EXERCISE INSTRUCTIONS — Your job is to restate each entry word for word.

DATA FOR REVIEW —
-------
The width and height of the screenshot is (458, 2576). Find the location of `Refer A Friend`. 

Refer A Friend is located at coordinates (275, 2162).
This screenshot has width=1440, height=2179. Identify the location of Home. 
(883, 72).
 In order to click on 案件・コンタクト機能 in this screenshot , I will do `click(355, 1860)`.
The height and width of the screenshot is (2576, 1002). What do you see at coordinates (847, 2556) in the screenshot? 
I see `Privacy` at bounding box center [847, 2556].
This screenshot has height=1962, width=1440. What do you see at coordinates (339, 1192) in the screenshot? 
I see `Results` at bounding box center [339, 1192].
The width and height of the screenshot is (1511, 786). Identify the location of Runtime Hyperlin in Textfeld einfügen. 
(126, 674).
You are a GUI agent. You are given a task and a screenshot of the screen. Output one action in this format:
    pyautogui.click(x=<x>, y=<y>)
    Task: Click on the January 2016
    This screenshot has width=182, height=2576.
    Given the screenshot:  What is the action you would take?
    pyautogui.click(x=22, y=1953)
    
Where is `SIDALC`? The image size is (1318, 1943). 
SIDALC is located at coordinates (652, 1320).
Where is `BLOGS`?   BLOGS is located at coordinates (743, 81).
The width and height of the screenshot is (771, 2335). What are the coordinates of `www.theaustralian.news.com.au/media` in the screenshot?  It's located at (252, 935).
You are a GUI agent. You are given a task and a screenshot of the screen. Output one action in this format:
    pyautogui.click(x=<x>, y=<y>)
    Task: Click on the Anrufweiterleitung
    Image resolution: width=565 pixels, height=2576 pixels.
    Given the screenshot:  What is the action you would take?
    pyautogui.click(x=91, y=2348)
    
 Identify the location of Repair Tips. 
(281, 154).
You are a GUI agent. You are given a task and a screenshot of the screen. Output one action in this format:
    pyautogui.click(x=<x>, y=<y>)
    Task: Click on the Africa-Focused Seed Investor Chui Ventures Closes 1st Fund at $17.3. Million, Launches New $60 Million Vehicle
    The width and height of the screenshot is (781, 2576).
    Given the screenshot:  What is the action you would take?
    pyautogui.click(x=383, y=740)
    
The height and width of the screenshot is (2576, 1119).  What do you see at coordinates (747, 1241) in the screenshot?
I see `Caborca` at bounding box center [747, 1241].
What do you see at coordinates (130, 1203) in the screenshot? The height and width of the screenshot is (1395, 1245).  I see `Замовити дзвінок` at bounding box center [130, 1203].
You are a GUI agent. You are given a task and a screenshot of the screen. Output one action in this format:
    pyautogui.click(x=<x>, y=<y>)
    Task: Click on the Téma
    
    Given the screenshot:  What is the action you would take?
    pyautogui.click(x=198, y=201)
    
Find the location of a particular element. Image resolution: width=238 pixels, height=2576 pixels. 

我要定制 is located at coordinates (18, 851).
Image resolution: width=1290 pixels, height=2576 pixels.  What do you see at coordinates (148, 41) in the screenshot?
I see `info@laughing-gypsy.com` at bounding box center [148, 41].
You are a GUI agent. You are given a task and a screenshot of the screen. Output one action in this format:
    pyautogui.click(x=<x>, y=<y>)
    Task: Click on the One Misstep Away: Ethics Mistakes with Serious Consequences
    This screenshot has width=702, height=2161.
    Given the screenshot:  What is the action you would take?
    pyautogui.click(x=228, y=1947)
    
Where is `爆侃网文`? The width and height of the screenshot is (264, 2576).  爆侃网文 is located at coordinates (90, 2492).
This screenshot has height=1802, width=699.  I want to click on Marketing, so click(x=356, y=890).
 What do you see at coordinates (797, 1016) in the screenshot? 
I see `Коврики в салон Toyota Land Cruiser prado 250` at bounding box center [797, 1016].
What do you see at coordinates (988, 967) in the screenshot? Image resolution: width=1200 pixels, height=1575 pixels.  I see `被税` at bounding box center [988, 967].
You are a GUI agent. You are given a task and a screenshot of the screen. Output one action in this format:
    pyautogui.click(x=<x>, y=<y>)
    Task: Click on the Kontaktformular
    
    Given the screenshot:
-------
COMPLETED TASK —
The width and height of the screenshot is (458, 2576). Find the location of `Refer A Friend`. 

Refer A Friend is located at coordinates (275, 2162).
This screenshot has width=1440, height=2179. Identify the location of Home. 
(883, 72).
 In order to click on 案件・コンタクト機能 in this screenshot , I will do `click(355, 1860)`.
The height and width of the screenshot is (2576, 1002). What do you see at coordinates (847, 2556) in the screenshot? 
I see `Privacy` at bounding box center [847, 2556].
This screenshot has height=1962, width=1440. What do you see at coordinates (339, 1192) in the screenshot? 
I see `Results` at bounding box center [339, 1192].
The width and height of the screenshot is (1511, 786). Identify the location of Runtime Hyperlin in Textfeld einfügen. 
(126, 674).
You are a GUI agent. You are given a task and a screenshot of the screen. Output one action in this format:
    pyautogui.click(x=<x>, y=<y>)
    Task: Click on the January 2016
    This screenshot has width=182, height=2576.
    Given the screenshot:  What is the action you would take?
    pyautogui.click(x=22, y=1953)
    
Where is `SIDALC`? The image size is (1318, 1943). 
SIDALC is located at coordinates (652, 1320).
Where is `BLOGS`?   BLOGS is located at coordinates (743, 81).
The width and height of the screenshot is (771, 2335). What are the coordinates of `www.theaustralian.news.com.au/media` in the screenshot?  It's located at (252, 935).
You are a GUI agent. You are given a task and a screenshot of the screen. Output one action in this format:
    pyautogui.click(x=<x>, y=<y>)
    Task: Click on the Anrufweiterleitung
    Image resolution: width=565 pixels, height=2576 pixels.
    Given the screenshot:  What is the action you would take?
    pyautogui.click(x=91, y=2348)
    
 Identify the location of Repair Tips. 
(281, 154).
You are a GUI agent. You are given a task and a screenshot of the screen. Output one action in this format:
    pyautogui.click(x=<x>, y=<y>)
    Task: Click on the Africa-Focused Seed Investor Chui Ventures Closes 1st Fund at $17.3. Million, Launches New $60 Million Vehicle
    The width and height of the screenshot is (781, 2576).
    Given the screenshot:  What is the action you would take?
    pyautogui.click(x=383, y=740)
    
The height and width of the screenshot is (2576, 1119).  What do you see at coordinates (747, 1241) in the screenshot?
I see `Caborca` at bounding box center [747, 1241].
What do you see at coordinates (130, 1203) in the screenshot? The height and width of the screenshot is (1395, 1245).  I see `Замовити дзвінок` at bounding box center [130, 1203].
You are a GUI agent. You are given a task and a screenshot of the screen. Output one action in this format:
    pyautogui.click(x=<x>, y=<y>)
    Task: Click on the Téma
    
    Given the screenshot:  What is the action you would take?
    pyautogui.click(x=198, y=201)
    
Find the location of a particular element. Image resolution: width=238 pixels, height=2576 pixels. 

我要定制 is located at coordinates (18, 851).
Image resolution: width=1290 pixels, height=2576 pixels.  What do you see at coordinates (148, 41) in the screenshot?
I see `info@laughing-gypsy.com` at bounding box center [148, 41].
You are a GUI agent. You are given a task and a screenshot of the screen. Output one action in this format:
    pyautogui.click(x=<x>, y=<y>)
    Task: Click on the One Misstep Away: Ethics Mistakes with Serious Consequences
    This screenshot has width=702, height=2161.
    Given the screenshot:  What is the action you would take?
    pyautogui.click(x=228, y=1947)
    
Where is `爆侃网文`? The width and height of the screenshot is (264, 2576).  爆侃网文 is located at coordinates (90, 2492).
This screenshot has height=1802, width=699.  I want to click on Marketing, so click(x=356, y=890).
 What do you see at coordinates (797, 1016) in the screenshot? 
I see `Коврики в салон Toyota Land Cruiser prado 250` at bounding box center [797, 1016].
What do you see at coordinates (988, 967) in the screenshot? Image resolution: width=1200 pixels, height=1575 pixels.  I see `被税` at bounding box center [988, 967].
You are a GUI agent. You are given a task and a screenshot of the screen. Output one action in this format:
    pyautogui.click(x=<x>, y=<y>)
    Task: Click on the Kontaktformular
    
    Given the screenshot:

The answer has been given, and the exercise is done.